--- START ---
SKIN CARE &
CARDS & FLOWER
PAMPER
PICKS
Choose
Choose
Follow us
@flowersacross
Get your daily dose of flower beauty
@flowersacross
--- END ---
--- START ---
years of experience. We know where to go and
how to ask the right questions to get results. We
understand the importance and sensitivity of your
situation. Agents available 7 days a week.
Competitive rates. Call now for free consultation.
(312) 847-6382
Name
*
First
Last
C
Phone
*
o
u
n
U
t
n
--- END ---
--- START ---
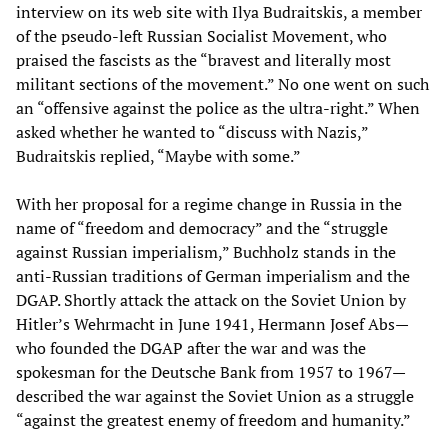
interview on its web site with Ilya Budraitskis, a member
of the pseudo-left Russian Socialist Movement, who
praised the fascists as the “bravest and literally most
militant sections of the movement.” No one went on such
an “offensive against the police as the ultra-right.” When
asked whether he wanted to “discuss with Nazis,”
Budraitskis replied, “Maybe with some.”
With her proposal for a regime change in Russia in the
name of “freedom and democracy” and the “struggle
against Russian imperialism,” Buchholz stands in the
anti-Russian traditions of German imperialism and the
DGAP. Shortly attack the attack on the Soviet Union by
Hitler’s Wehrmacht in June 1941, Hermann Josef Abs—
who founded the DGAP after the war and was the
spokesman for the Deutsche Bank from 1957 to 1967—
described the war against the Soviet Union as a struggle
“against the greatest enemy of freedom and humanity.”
--- END ---
EXERCISE PROMPT
Where a line of the data includes the string "your", list that line.

WRITTEN ANSWER
Get your daily dose of flower beauty
understand the importance and sensitivity of your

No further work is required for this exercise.